One charity said 40% of LGBTQ+ people in the UK identified as disabled.

The most recent figures showed the amount of people in Wales who did not identify as heterosexual was about 5.6%.

Co-founder of the charity ParaPride, Daniele Lul, said “cultural barriers” had a real impact on people.

Paul, from Treherbert, Rhondda Cynon Taf, was born without a left hand and said before becoming Mr Gay Wales and Mr Gay Universe he did not realise how severe sexual discrimination was.

He said he always wanted to be a performer and is a former Red Coat at Butlins, a drag artist and TV presenter, alongside campaigning for disability and LGBTQ+ rights.

“I am gay from the Welsh valleys, from a mining community, and born in the 80s amongst a group of people that were fighting for their right to work, but I was also a disabled young man as well,” he said.

“I think, without realising, I was facing a lot of barriers.”

He said while he had a supportive family and school, people did assume he was less capable than he was, which did knock his confidence.

“Growing up was difficult sometimes, and I’ve faced my share of discrimination and stereotyping,” he said.

“One moment that has stuck with me was a teacher telling me that my disability would hold me back from achieving my life and career ambitions.

“For me, I’m a very confident person now, but I wasn’t always like that and having specialised support would have really helped me when I was starting out.”

He wants to empower young people who are also both LGBTQ+ and disabled but said other people needed to make effort to support then and investments needed to be made to make training and workplace environments more inclusive.

He said programmes such as ReAct, which helps people out of work gain new skills, was one way to make a difference as disabled and LGBTQ+ people were more likely to struggle at work.

“For an LGBTQ+ disabled person the constant stresses, anxieties and pressure associated to constantly proving their ability and breaking stigmas is heightened and this can become tiring if you consider their disability and fact that they are continually having to adapt to the world around them every day.”

He said it was common knowledge that people with disabilities faced more barriers in the workplace but LGBTQ+ people also struggle, particularly as they are more likely to suffer from mental health issues.

He said: “Investing in more LGBTQ+ training can help remove stigmas and barriers faced by individuals and help improve workplace culture to be more open and inclusive.

“By striving to be more inclusive in our workplaces, surroundings and our communities we can show that every person belongs.”

‘People assume you’re asexual if you have a disability’

For Daniele, who had both legs amputated at 40 after having meningitis, a lot of the stigma that falls on to LGBTQ+ people who are also disabled comes from people thinking they do not feel and function in the same way as everyone else.

“LGBTQ+ is an umbrella term but with disability it’s just that one word and it can mean so many different things, so for many people who identify as both it can be tough.”

He said there was an “obvious need” for a charity like ParaPride as even in physically inclusive spaces there were still “cultural barriers” that meant people were treated differently, such as people talking down or assuming they needed aid.

He said because gay communities in general could often be quite image-focused, he in particular found it difficult to adjust after his amputation and finding his place.

https://emp.bbc.co.uk/emp/SMPj/2.44.15/iframe.htmlMedia caption,

“People assume I can’t be gay because I am disabled”

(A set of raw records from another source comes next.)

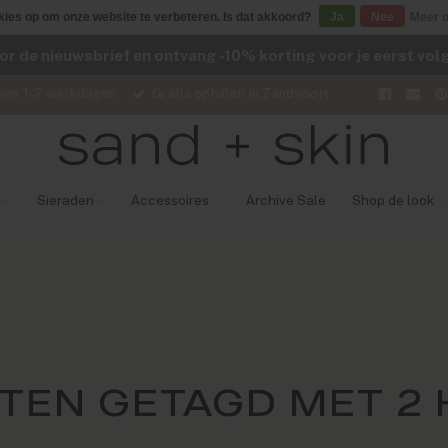
kies op om onze website te verbeteren. Is dat akkoord?
Ja
Nee
Meer o
voor de nieuwsbrief en ontvang -10% korting voor je eerst vo
nen 1-2 werkdagen
Gratis ophalen in Zandvoort
Sieraden
Accessoires
Archive Sale
Shop de look
TEN GETAGD MET 2 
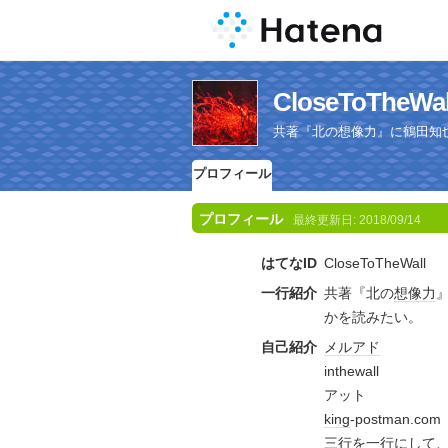
CloseToTh
共著『北の想像力』に鶴田知
プロフィール
プロフィール
最終更新日:
2018/09/14
はてなID
CloseToTheWall
一行紹介
共著『北の
想像力
かを読みたい。
自己紹介
メルアド
inthewall
アット
king
-postman.com
三行を一行にして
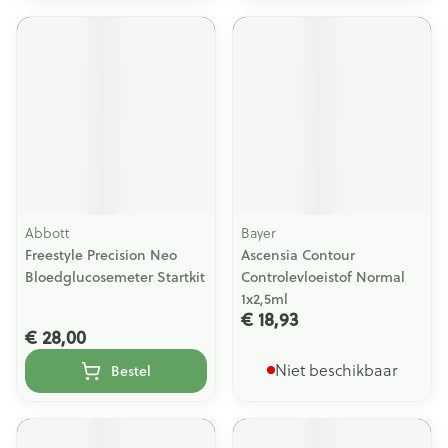
Abbott
Bayer
Freestyle Precision Neo
Ascensia Contour
Bloedglucosemeter Startkit
Controlevloeistof Normal
1x2,5ml
€ 18,93
€ 28,00
Niet beschikbaar
Bestel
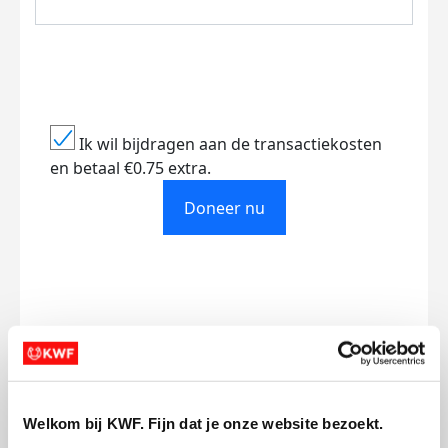
Ik wil bijdragen aan de transactiekosten
en betaal €0.75 extra.
Doneer nu
Opgehaald
Streefbedrag
€72
€500
Doneer
Welkom bij KWF. Fijn dat je onze website bezoekt.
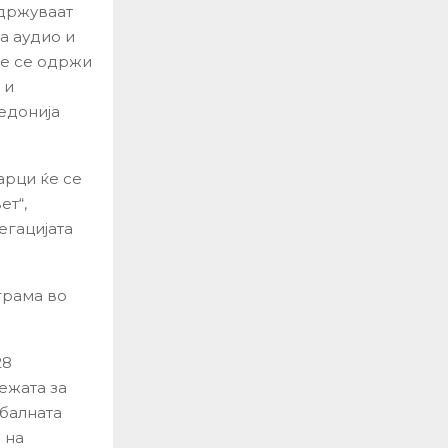
одржуваат
за аудио и
ќе се одржи
 и
едонија
арци ќе се
ет“,
егацијата
грама во
28
ежата за
балната
 на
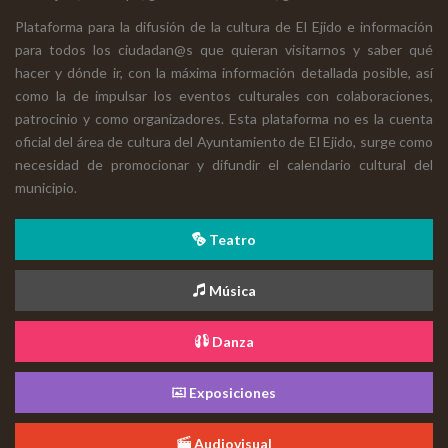
Plataforma para la difusión de la cultura de El Ejido e información
para todos los ciudadan@s que quieran visitarnos y saber qué
hacer y dónde ir, con la máxima información detallada posible, así
como la de impulsar los eventos culturales con colaboraciones,
patrocinio y como organizadores. Esta plataforma no es la cuenta
oficial del área de cultura del Ayuntamiento de El Ejido, surge como
necesidad de promocionar y difundir el calendario cultural del
municipio.
Teatro
Música
Danza
Exposiciones
Audiovisual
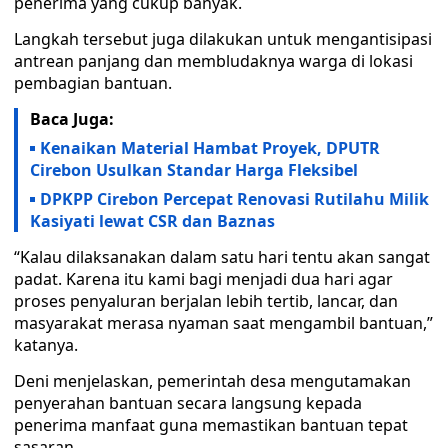
penerima yang cukup banyak.
Langkah tersebut juga dilakukan untuk mengantisipasi
antrean panjang dan membludaknya warga di lokasi
pembagian bantuan.
Baca Juga:
Kenaikan Material Hambat Proyek, DPUTR
Cirebon Usulkan Standar Harga Fleksibel
DPKPP Cirebon Percepat Renovasi Rutilahu Milik
Kasiyati lewat CSR dan Baznas
“Kalau dilaksanakan dalam satu hari tentu akan sangat
padat. Karena itu kami bagi menjadi dua hari agar
proses penyaluran berjalan lebih tertib, lancar, dan
masyarakat merasa nyaman saat mengambil bantuan,”
katanya.
Deni menjelaskan, pemerintah desa mengutamakan
penyerahan bantuan secara langsung kepada
penerima manfaat guna memastikan bantuan tepat
sasaran.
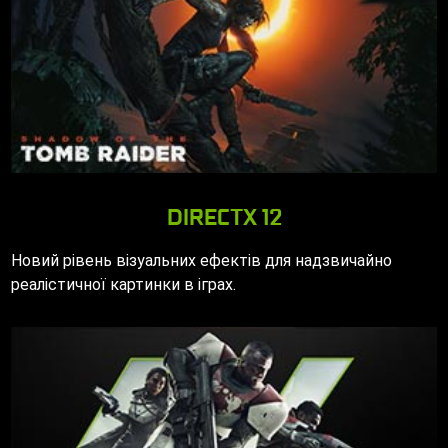
DIRECTX 12
Новий рівень візуальних ефектів для надзвичайно
реалістичної картинки в іграх.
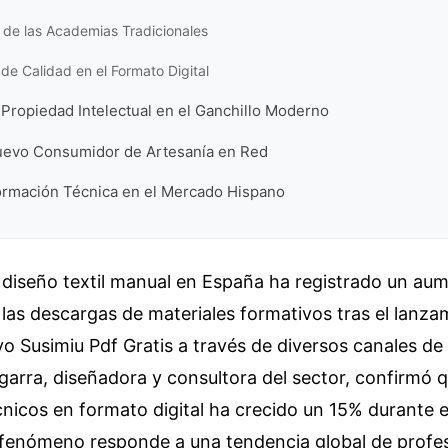
 de las Academias Tradicionales
de Calidad en el Formato Digital
 Propiedad Intelectual en el Ganchillo Moderno
 Nuevo Consumidor de Artesanía en Red
Formación Técnica en el Mercado Hispano
l diseño textil manual en España ha registrado un au
n las descargas de materiales formativos tras el lanz
o Susimiu Pdf Gratis a través de diversos canales de 
Algarra, diseñadora y consultora del sector, confirmó
nicos en formato digital ha crecido un 15% durante e
e fenómeno responde a una tendencia global de profes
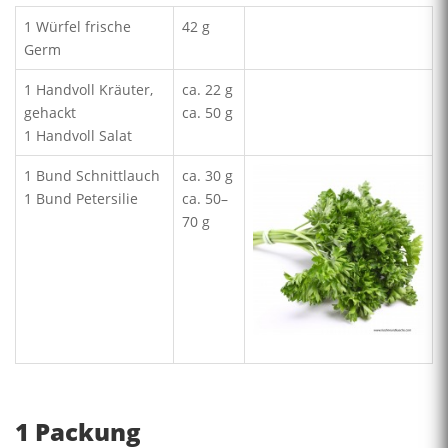
1 Würfel frische
42 g
Germ
1 Handvoll Kräuter,
ca. 22 g
gehackt
ca. 50 g
1 Handvoll Salat
1 Bund Schnittlauch
ca. 30 g
1 Bund Petersilie
ca. 50–
70 g
1 Packung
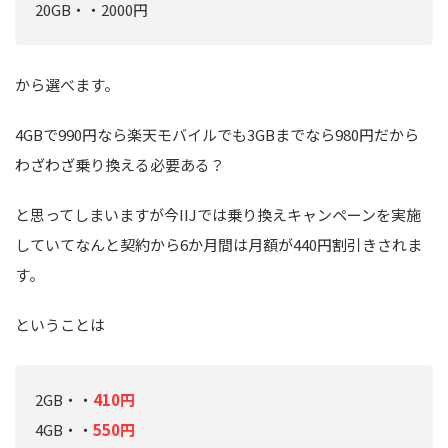
20GB・・2000円
から選べます。
4GBで990円なら楽天モバイルでも3GBまでなら980円だから
わざわざ乗り換える必要ある？
と思ってしまいますが今IIJでは乗り換えキャンペーンを実施
していてなんと契約から6か月間は月額が440円割引きされま
す。
ということは
2GB・・
410円
4GB・・
550円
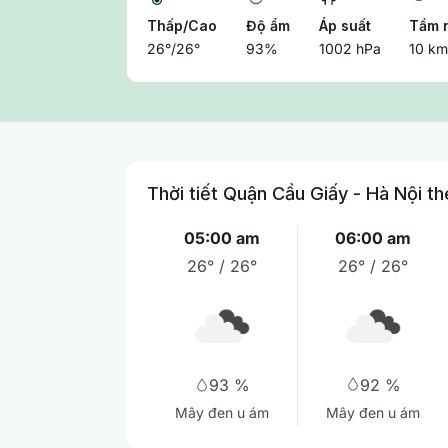
Thấp/Cao
Độ ẩm
Áp suất
Tầm 
26°/26°
93%
1002 hPa
10 k
Thời tiết Quận Cầu Giấy - Hà Nội th
05:00 am
06:00 am
26° / 26°
26° / 26°
92 %
93 %
Mây đen u ám
Mây đen u ám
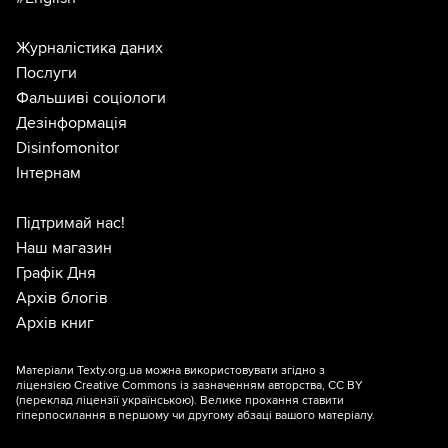
Журналістика даних
Послуги
Фальшиві соціологи
Дезінформація
Disinfomonitor
Інтернам
Підтримай нас!
Наш магазин
Графік Дня
Архів блогів
Архів книг
Матеріали Texty.org.ua можна використовувати згідно з
ліцензією
Creative Commons із зазначенням авторства, CC BY
(переклад ліцензії
українською
). Велике прохання ставити
гіперпосилання в першому чи другому абзаці вашого матеріалу.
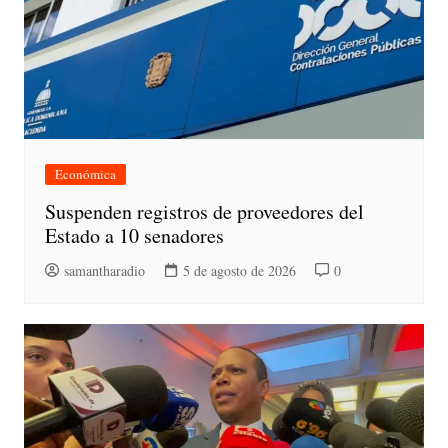
Económica
Suspenden registros de proveedores del
Estado a 10 senadores
samantharadio
5 de agosto de 2026
0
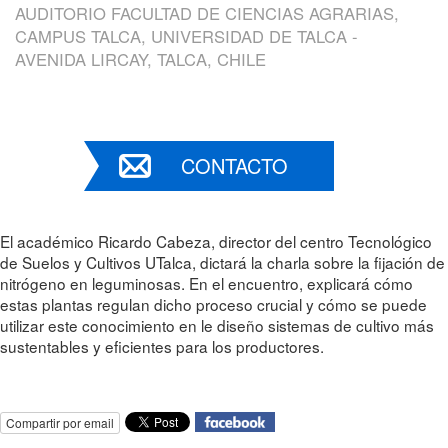
AUDITORIO FACULTAD DE CIENCIAS AGRARIAS,
CAMPUS TALCA, UNIVERSIDAD DE TALCA -
AVENIDA LIRCAY, TALCA, CHILE
CONTACTO
El académico Ricardo Cabeza, director del centro Tecnológico
de Suelos y Cultivos UTalca, dictará la charla sobre la fijación de
nitrógeno en leguminosas. En el encuentro, explicará cómo
estas plantas regulan dicho proceso crucial y cómo se puede
utilizar este conocimiento en le diseño sistemas de cultivo más
sustentables y eficientes para los productores.
Compartir por email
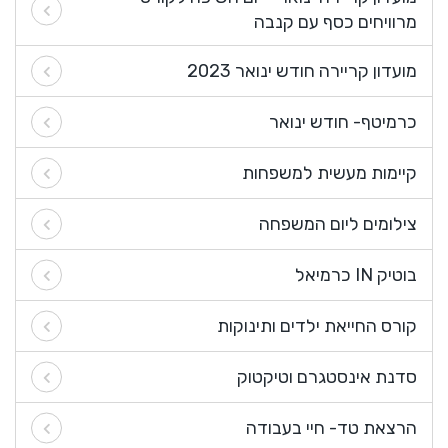
מרוויחים כסף עם קנבה
מועדון קריירה חודש ינואר 2023
כרמיטף- חודש ינואר
קיימות מעשית למשפחות
צילומים ליום המשפחה
בוטיק IN כרמיאל
קורס החייאת ילדים ותינוקות
סדנת אינסטגרם וטיקטוק
הרצאת טד- חיי בעבודה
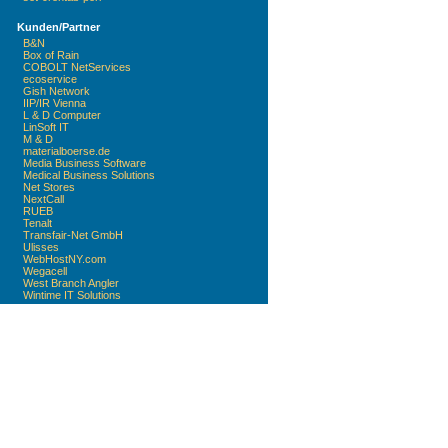
Kunden/Partner
B&N
Box of Rain
COBOLT NetServices
ecoservice
Gish Network
IIP/IR Vienna
L & D Computer
LinSoft IT
M & D
materialboerse.de
Media Business Software
Medical Business Solutions
Net Stores
NextCall
RUEB
Tenalt
Transfair-Net GmbH
Ulisses
WebHostNY.com
Wegacell
West Branch Angler
Wintime IT Solutions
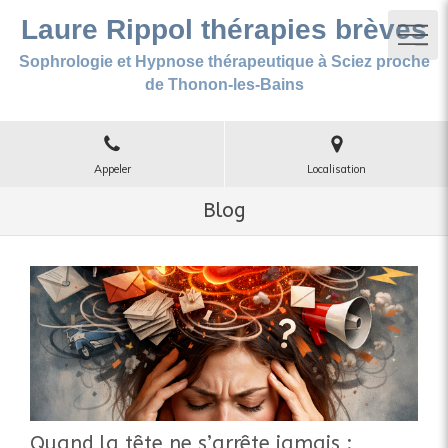
Laure Rippol thérapies brèves
Sophrologie et Hypnose thérapeutique à Sciez proche
de Thonon-les-Bains
Appeler
Localisation
Blog
Quand la tête ne s’arrête jamais :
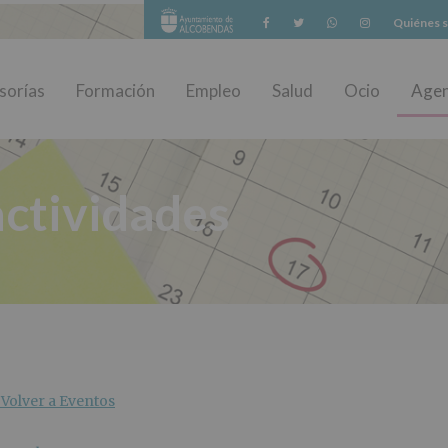
Facebook
Twitter
Whatsapp
Instagram
Quiénes 
sorías
Formación
Empleo
Salud
Ocio
Age
ctividades
Volver a Eventos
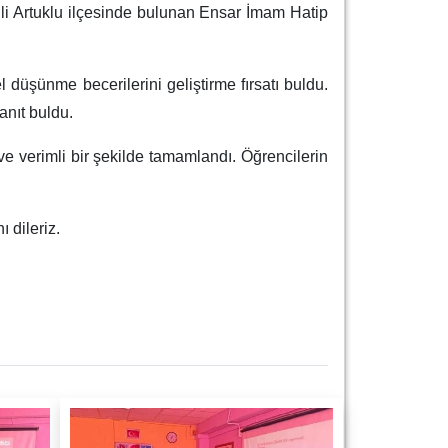
n ili Artuklu ilçesinde bulunan Ensar İmam Hatip
l düşünme becerilerini geliştirme fırsatı buldu.
anıt buldu.
ve verimli bir şekilde tamamlandı. Öğrencilerin
 dileriz.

“It is very interesting because sex is a favourite topic among the LGBTQ+ society but disabilities are often left out of these conversations and considered incompatible to sex-related topics,” he said.

“People are still very uncomfortable and it’s also almost easier to think of disabled people as asexual.”

Asexuality means people who experience little or no sexual attraction to others.

He said more support needed to go into education and having discussions around intersectional LGBTQ+ people but also people within the community needed to be educated.

He said while attitudes would not change overnight, having the conversations would help make “us feel and be included”.

“People are disabled only by the barriers that are presented by society and it’s really important to put that message across.”